## [ASSIGNED TASK]
From the entries that follow, reproduce exactly and only the lines from the line with "dejó de ser" to the line with "la búsqueda de mayor flexibilidad están", endpoints included.

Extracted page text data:
^^^^^^^^^^^^^^^^

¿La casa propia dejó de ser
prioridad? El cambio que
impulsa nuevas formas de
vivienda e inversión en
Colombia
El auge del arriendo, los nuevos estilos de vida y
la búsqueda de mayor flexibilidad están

^^^^^^^^^^^^^^^^

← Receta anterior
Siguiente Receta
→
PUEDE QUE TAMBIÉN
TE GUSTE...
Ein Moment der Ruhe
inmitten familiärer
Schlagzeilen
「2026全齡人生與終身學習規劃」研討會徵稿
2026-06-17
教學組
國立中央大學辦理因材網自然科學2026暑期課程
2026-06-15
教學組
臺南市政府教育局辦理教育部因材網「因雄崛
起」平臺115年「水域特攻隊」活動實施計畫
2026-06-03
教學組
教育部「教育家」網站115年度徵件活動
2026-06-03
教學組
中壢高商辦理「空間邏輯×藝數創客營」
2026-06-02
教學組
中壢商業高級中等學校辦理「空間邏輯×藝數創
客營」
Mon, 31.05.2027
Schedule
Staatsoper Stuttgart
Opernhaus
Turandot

^^^^^^^^^^^^^^^^

## [EXERCISE ANSWER]
¿La casa propia dejó de ser
prioridad? El cambio que
impulsa nuevas formas de
vivienda e inversión en
Colombia
El auge del arriendo, los nuevos estilos de vida y
la búsqueda de mayor flexibilidad están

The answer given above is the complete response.